Patroli Kesehatan: Menjemput Bola
Tim kesehatan Puskesmas Kedaung Barat tidak hanya menunggu warga datang untuk pemeriksaan. Mereka aktif melakukan “patroli kesehatan” dengan menyusuri gang-gang, mengunjungi rumah-rumah, dan berinteraksi langsung dengan warga untuk melakukan penapisan gejala TBC. Pendekatan ini terbukti efektif dalam mendeteksi kasus lebih awal, terutama bagi mereka yang cenderung menunda pemeriksaan.
Tiga Pilar Utama Program PENALTI
1. Penapisan dari Pintu ke Pintu
Tim kesehatan mengunjungi permukiman padat untuk menanyakan gejala seperti batuk berkepanjangan, demam, dan penurunan berat badan. Jika ada yang menunjukkan gejala, mereka segera mengambil sampel dahak untuk diagnosis lebih lanjut. Langkah ini sangat penting, mengingat banyak kasus TBC baru terdeteksi saat kondisi pasien sudah parah.

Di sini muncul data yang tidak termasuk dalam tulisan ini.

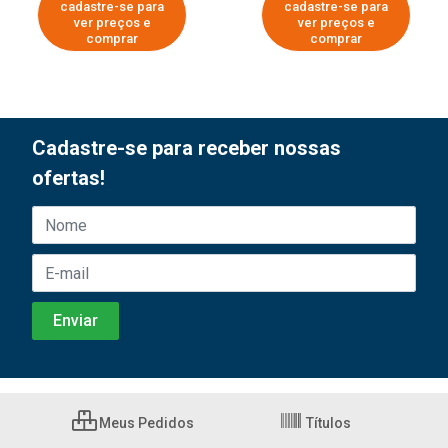
cadastre-se para
cadastre-se para
ver preços e
ver preços e
comprar
comprar
Cadastre-se para receber nossas
ofertas!
Meus Pedidos
Títulos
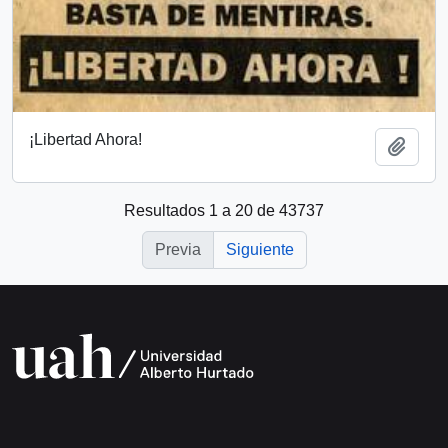
¡Libertad Ahora!
Añadi
Resultados 1 a 20 de 43737
Previa
Siguiente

2. Edukasi Komunitas: Benteng Informasi
Tim kesehatan juga membawa materi edukasi yang ringkas dan mudah dipahami mengenai cara penularan TBC, pentingnya ventilasi, dan kebiasaan hidup bersih. Edukasi ini tidak hanya disampaikan kepada warga, tetapi juga melalui kader dan tokoh masyarakat untuk menjangkau lebih banyak orang.
3. Pendampingan Pasien yang Ketat
Puskesmas berkomitmen untuk memastikan pasien tidak “putus obat”, yang dapat menyebabkan resistensi. Mereka melakukan pemantauan harian, kunjungan rumah, dan konseling keluarga untuk mendukung pasien dalam menjalani pengobatan hingga tuntas.
“Kami Tidak Menunggu, Kami Mendatangi”
“Program ini bukan hanya mencari kasus, tetapi menjaga agar warga tetap sehat dan tidak jatuh dalam kondisi berat,” kata Amirudin, PJ Program TBC Puskesmas Kedaung Barat, pada Senin (24/11). Menurutnya, banyak warga yang menganggap batuk lama adalah hal biasa, sehingga tidak segera mencari pertolongan.
Hari Operasi Lapangan Setiap Selasa & Sabtu
Setiap hari Selasa dan Sabtu, program PENALTI dilaksanakan di berbagai lokasi, termasuk rumah tangga dengan anggota bergejala, sekolah, tempat ibadah, dan area pekerja. Pemetaan wilayah dilakukan bersama ketua RT/RW untuk memastikan tim bergerak tepat sasaran.
Aktif di Media Sosial untuk Menjangkau Generasi Muda
Selain turun langsung, Puskesmas Kedaung Barat juga memanfaatkan media sosial untuk menyebarkan informasi tentang gejala TBC dan lokasi skrining. Pendekatan digital ini melengkapi metode konvensional yang sering kali tidak menjangkau kelompok usia produktif.
Model Inovasi Layanan Kesehatan
Dengan pendekatan berbasis data dan kedekatan komunitas, PENALTI berpotensi menjadi model program eliminasi TBC di tingkat kabupaten.
“TBC bisa disembuhkan. Deteksi dini adalah kuncinya,” tegas Amirudin, berharap semakin banyak warga yang berani memeriksakan diri jika mengalami gejala mencurigakan.
PENALTI: Langkah Kecil, Dampak Besar
Program ini menunjukkan bahwa Puskesmas Kedaung Barat tidak hanya hadir di belakang meja pelayanan, tetapi juga turun langsung untuk memastikan warganya aman dari penyakit menular.
Dengan pendekatan yang sistematis dan humanis, PENALTI menjadi simbol bahwa pencegahan penyakit melibatkan kedekatan, edukasi, dan komitmen dari seluruh komunitas.